In 2005, R. Tyler Croy ported launchd to FreeBSD as part of Google Summer of Code Project. It could not be run as PID 1 (only a session init), and it was not commonly used on that platform.

In 2006, the Ubuntu Linux distribution considered using launchd. The option was rejected because the source code was subject to the Apple Public Source License – described as an "inescapable licence problem". Ubuntu instead developed and switched to its own service management tool, Upstart.

In August 2006, Apple relicensed launchd under the Apache License, Version 2.0 in an effort to make adoption by other open source developers easier. Most Linux distributions use systemd or Upstart, or continue with init, and the BSDs also continue with init.

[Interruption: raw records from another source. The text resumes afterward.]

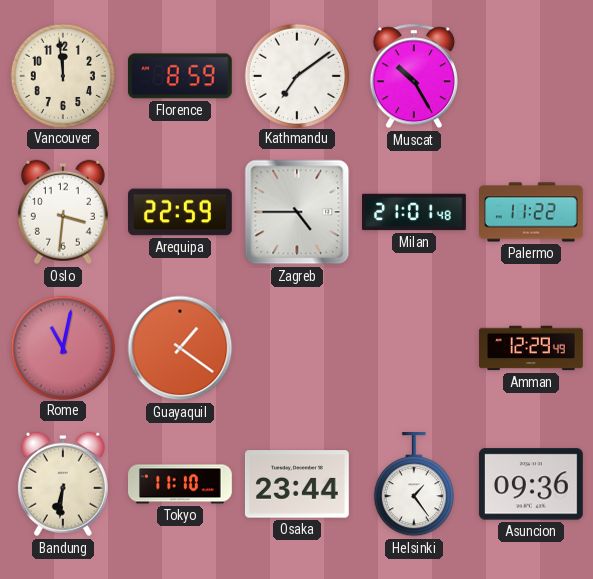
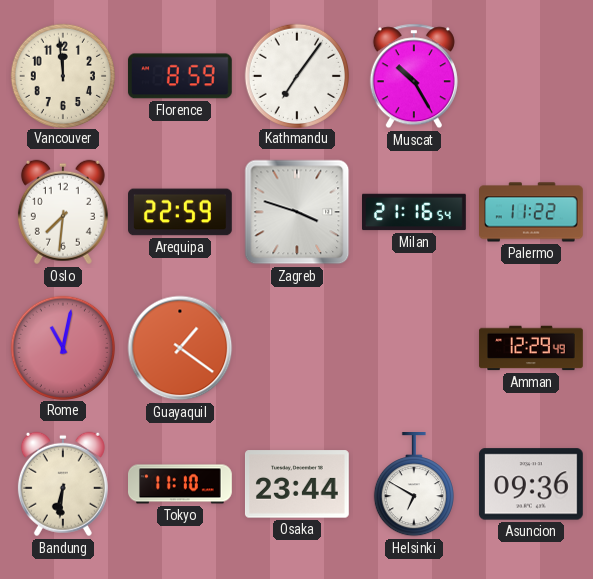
Kathmandu: 7:09 -> 7:06
Oslo: 3:31 -> 7:31
Zagreb: 4:45 -> 3:48
Milan: 21:01 -> 21:16
Helsinki: 1:24 -> 6:50
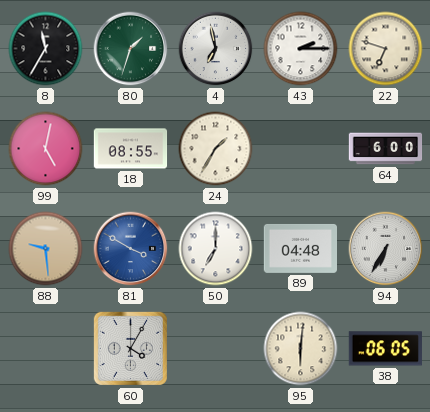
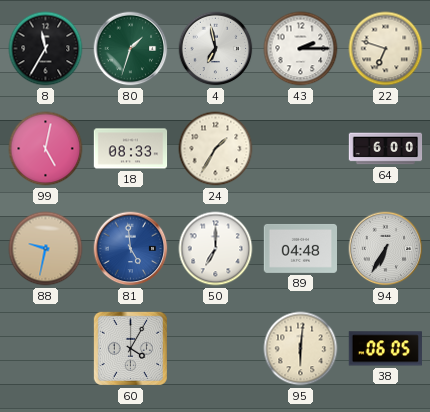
18: 08:55 -> 08:33
88: 9:29 -> 9:32
81: 3:50 -> 4:59
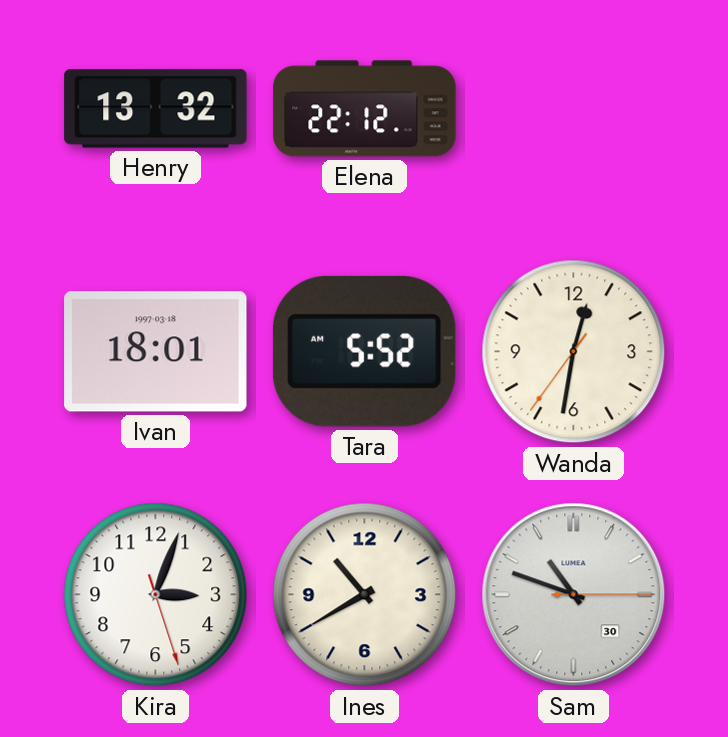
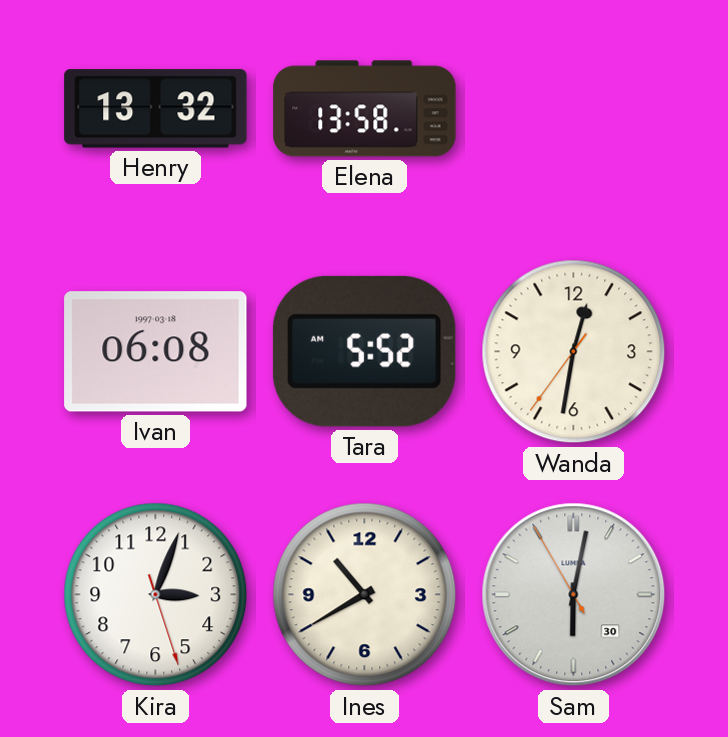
Elena: 22:12 -> 13:58
Ivan: 18:01 -> 06:08
Sam: 10:48 -> 6:01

In December 2013, R. Tyler Croy announced his intent to resume work on his port of launchd to FreeBSD, and his "openlaunchd" GitHub repo subsequently rose in activity.

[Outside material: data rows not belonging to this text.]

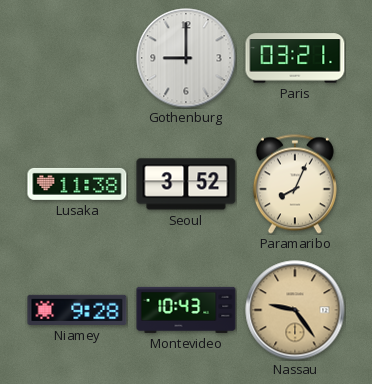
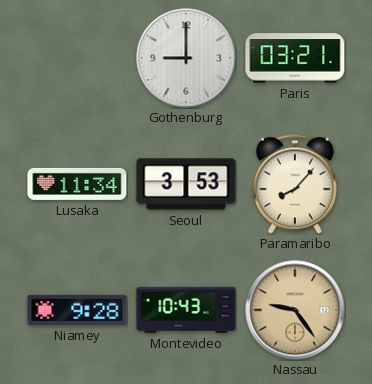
Lusaka: 11:38 -> 11:34
Seoul: 3:52 -> 3:53
Paramaribo: 8:04 -> 8:07
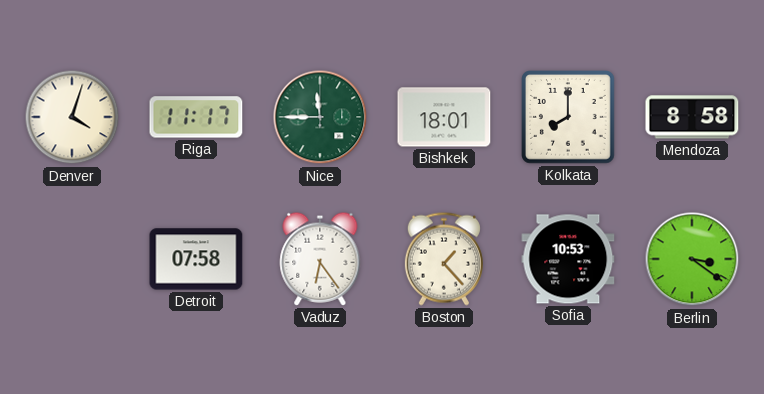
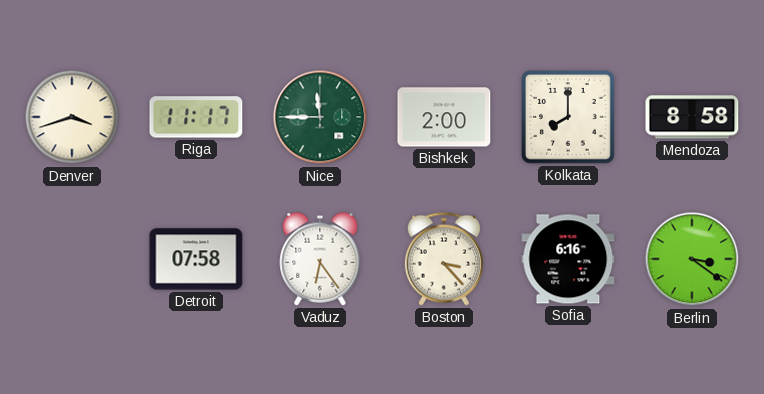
Denver: 4:03 -> 3:42
Bishkek: 18:01 -> 2:00
Boston: 1:23 -> 3:23
Sofia: 10:53 -> 6:16
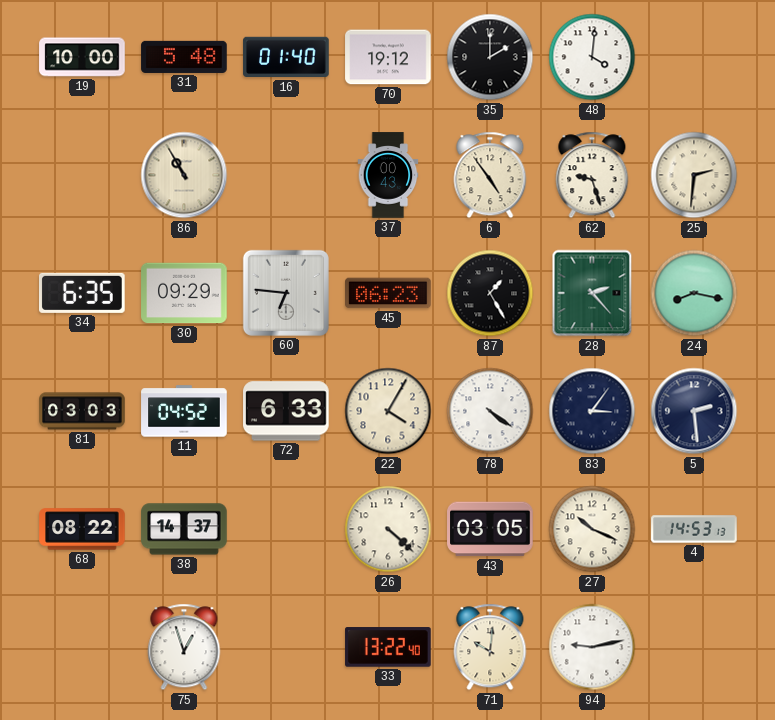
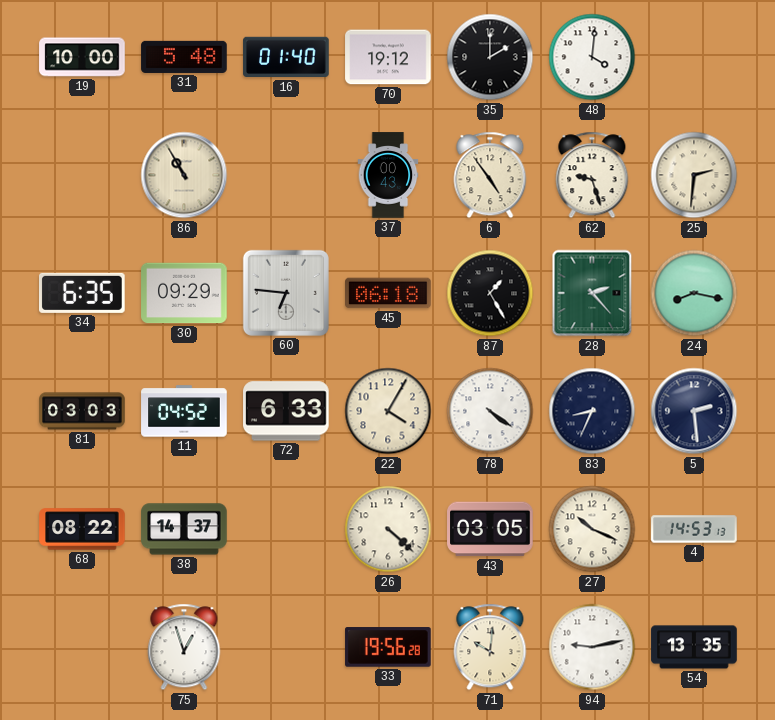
45: 06:23 -> 06:18
83: 3:06 -> 8:34
33: 13:22 -> 19:56
54: none -> 13:35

The last Wayback Machine capture of the Mac OS Forge area for launchd was in June 2012, and the most recent open source version from Apple was 842.92.1 in code for OS X 10.9.5.

In 2014, with OS X 10.10 and iOS 8, Apple moved code for launchd to closed source libxpc.

In August 2015 Jordan Hubbard and Kip Macy announced NextBSD, which is based on FreeBSD-CURRENT kernel while adding in Mach IPC, Libdispatch, notifyd, asld, launchd, and other components derived from Darwin, Apple's open-source code for OS X.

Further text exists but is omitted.